- Film poster
- Directed by: Sartaj Singh Pannu
- Story by: Sartaj Singh Pannu
- Produced by: Karanbir Singh Pannu
- Starring: Sartaj Singh Pannu Barkha Madan Bhupinder Singh Iris Maity Nishan
- Cinematography: Sandip Patil
- Edited by: Archit D Rastogi
- Music by: Charu Mohan Nitish Pires
- Release date: 27 August 2010;
- Running time: 118 minutes
- Country: India
- Language: Hindi

= Soch Lo =

Soch Lo is 2010 Hindi mystery film developed under the banner of Sun Entertainment, directed by Sartaj Singh Pannu and produced by Karanbir Singh Pannu. The film features actors Sartaj Singh Pannu, Iris Maity, Nishan Nanaiah, Barkha Madan, Himanshu Kohli and Bhupinder Singh. It was premièred in Beverly Hills, CA on 23 June 2010 and released on 27 August 2010.

== Plot ==
The film takes off from the point where a wounded man is left to die in the desert. He survives the ordeal but loses his identity. He then resorts to robbing solitary car drivers traversing on this highway. He becomes a Thug and finds an abandoned shed as his hideaway, where three troubled individuals, Harry, Toto, and Pali, find him. They take him to their home in a nearby village and name him Baba. The beleaguered stowaway makes a deal with Harry that he will fight for his property seized by a local brute, and in return, Harry will help him find his real identity. When Harry is not of any help, Pali steps in.

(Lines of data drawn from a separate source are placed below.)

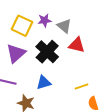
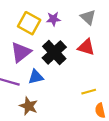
gray triangle: (64, 26) -> (88, 17), moved
blue triangle: (44, 83) -> (36, 77), moved

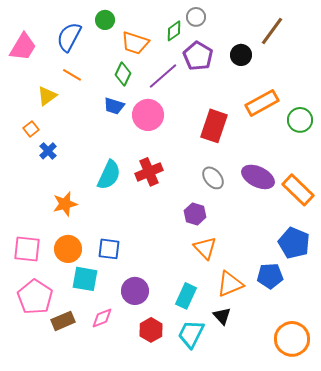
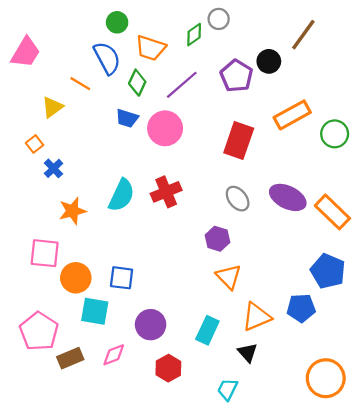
blue semicircle: (69, 37) -> (107, 58), moved, turned 124
purple pentagon: (198, 56) -> (236, 76), moved
orange star: (65, 204) -> (72, 211), moved
pink square: (27, 249) -> (45, 253), moved
cyan trapezoid: (191, 334) -> (228, 389), moved, size x0.7

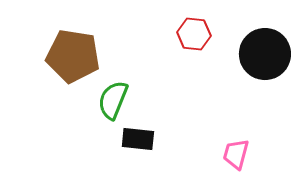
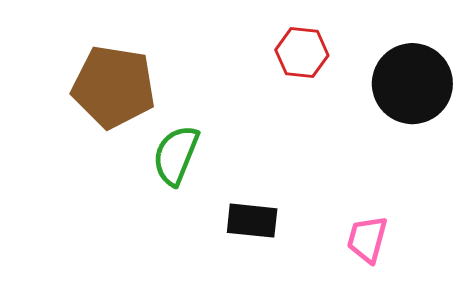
black rectangle: (138, 139) -> (252, 221), moved

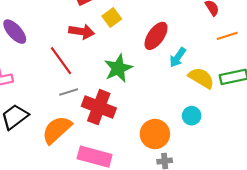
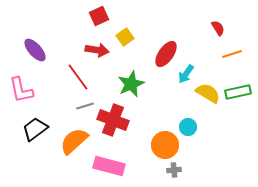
cyan circle: (192, 116) -> (188, 127), moved

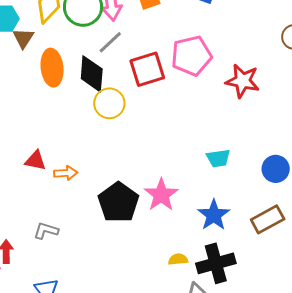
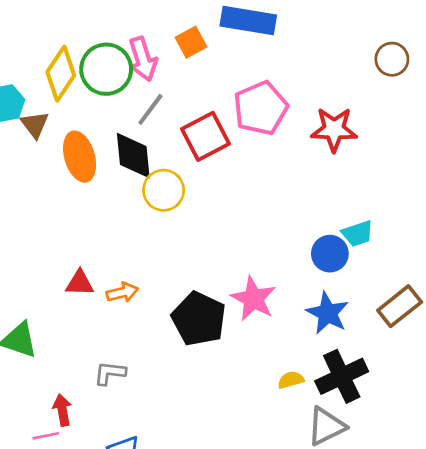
cyan trapezoid: (218, 158) -> (358, 233), moved
blue circle: (276, 169) -> (330, 254), moved

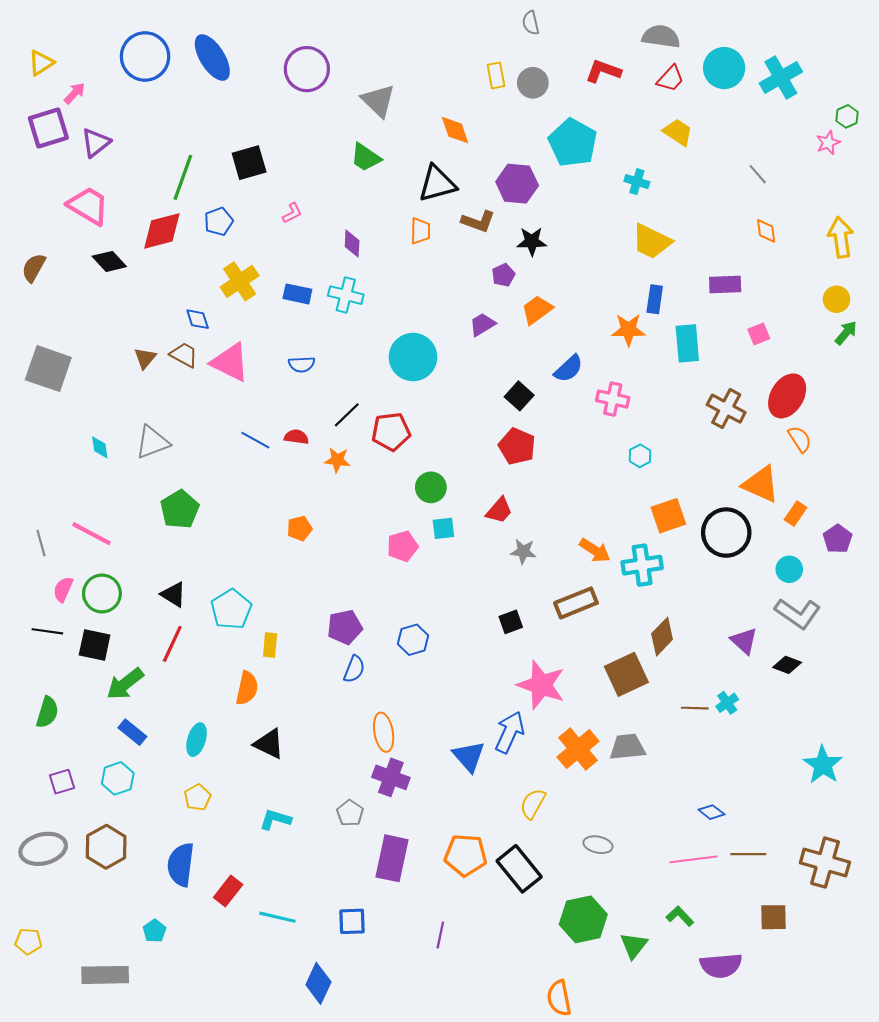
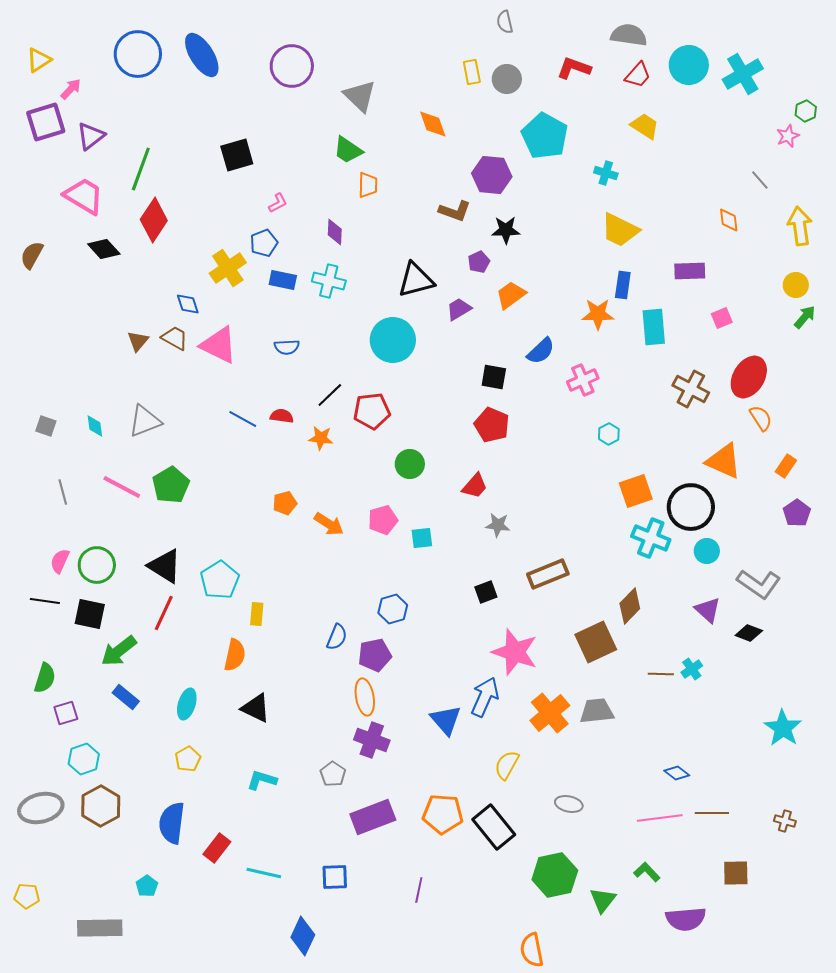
gray line: (758, 174) -> (760, 180), moved
green line: (183, 177) -> (141, 169), moved
black triangle: (437, 184) -> (416, 280), moved
blue pentagon: (219, 221) -> (264, 243), moved
red diamond: (162, 231) -> (154, 220), turned -42
orange trapezoid: (420, 231) -> (368, 185), moved
gray square: (48, 369) -> (46, 426), moved, size x0.5
black square: (519, 396) -> (494, 377), turned -32
pink cross: (613, 399) -> (583, 380), turned -36
orange rectangle: (796, 514) -> (786, 466), moved
cyan square: (443, 528) -> (422, 538), moved
pink line: (91, 534) -> (122, 487), moved
gray line: (41, 543) -> (63, 492), moved
orange arrow: (595, 550) -> (329, 524), moved
cyan cross: (642, 565) -> (651, 538), moved, turned 30
cyan circle: (789, 569) -> (707, 551), moved
black triangle: (173, 595) -> (165, 566), size x1.4
purple pentagon: (345, 627) -> (375, 655), moved
cyan hexagon: (118, 778) -> (84, 759), moved
purple square: (62, 782) -> (66, 713), moved
purple rectangle: (392, 858) -> (373, 817), turned 57
brown cross: (825, 863) -> (785, 821), size x0.5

Baba and sympathetic Pali embark on a very long journey to solve his mystery. Flashes of his wife, and visions of being stabbed and then betrayed come rushing to his mind. His relentless search leads to something more diabolic than his expectations.

== Music ==
Soch Lo Music was released under Times Group banner "Junglee Music" on 14 August 2010. Film have total 8 tracks with voice of singers like Nitish Pires, Charu Mohan, Master Salim & Prashant Ingole. Music was composed by team of Nitish Pires, Charu Mohan & Mehboob.

==Reception==
A critic from The Times of India wrote that "Soch Lo is indeed the surprise package of the week, offering a new cinematic experience to the viewer who likes his cinema packaged differently: a bit over the top, unpredictable, absolutely edgy". A critic from The Los Angeles Times opined that "Still, there are enough riveting moments in “Soch Lo” to inspire hope that Pannu, a charismatic actor, can bring more coherence to his next picture".